The response should contain all of the records, copied exactly, and none of the images.

[Stored data entries]
____

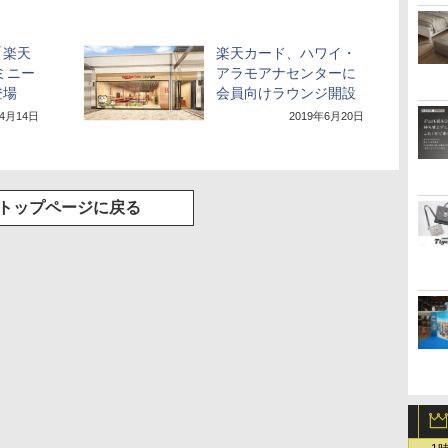
「楽天
楽天カード、ハワイ・
ミニー
アラモアナセンターに
登場
会員向けラウンジ開設
年4月14日
2019年6月20日
トップページに戻る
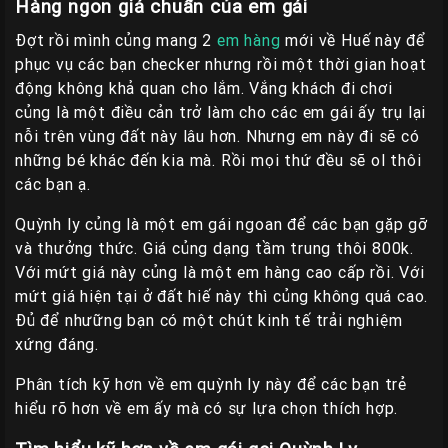
Hàng ngon giá chuẩn của em gái
Đợt rồi mình củng mang 2
em hàng
mới về Huế này để
phục vụ các bạn checker nhưng rồi một thời gian hoạt
động không khả quan cho lắm. Vắng khách đi chơi
củng là một điều cản trở làm cho các em gái ấy trụ lại
nỗi trên vùng đất này lâu hơn. Nhưng em này đi sẽ có
những bé khác đến kia mà. Rồi mọi thứ đều sẽ ol thôi
các bạn ạ.
Quỳnh ly củng là một em gái ngoan để các bạn gặp gỡ
và thưởng thức. Giá củng dạng tầm trung thôi 800k.
Với mứt giá này củng là một em hàng cao cấp rồi. Với
mứt giá hiện tại ở đất hiế này thì củng không quá cao.
Đủ để nhưững bạn có một chút kinh tế trải nghiệm
xứng đáng.
Phân tích kỹ hơn về em quỳnh ly này để các bạn trẻ
hiểu rõ hơn về em ấy mà có sự lựa chọn thích hợp.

____

▸ **Expected output**
「楽天
楽天カード、ハワイ・
ミニー
アラモアナセンターに
登場
会員向けラウンジ開設
年4月14日
2019年6月20日
トップページに戻る
Hàng ngon giá chuẩn của em gái
Đợt rồi mình củng mang 2
em hàng
mới về Huế này để
phục vụ các bạn checker nhưng rồi một thời gian hoạt
động không khả quan cho lắm. Vắng khách đi chơi
củng là một điều cản trở làm cho các em gái ấy trụ lại
nỗi trên vùng đất này lâu hơn. Nhưng em này đi sẽ có
những bé khác đến kia mà. Rồi mọi thứ đều sẽ ol thôi
các bạn ạ.
Quỳnh ly củng là một em gái ngoan để các bạn gặp gỡ
và thưởng thức. Giá củng dạng tầm trung thôi 800k.
Với mứt giá này củng là một em hàng cao cấp rồi. Với
mứt giá hiện tại ở đất hiế này thì củng không quá cao.
Đủ để nhưững bạn có một chút kinh tế trải nghiệm
xứng đáng.
Phân tích kỹ hơn về em quỳnh ly này để các bạn trẻ
hiểu rõ hơn về em ấy mà có sự lựa chọn thích hợp.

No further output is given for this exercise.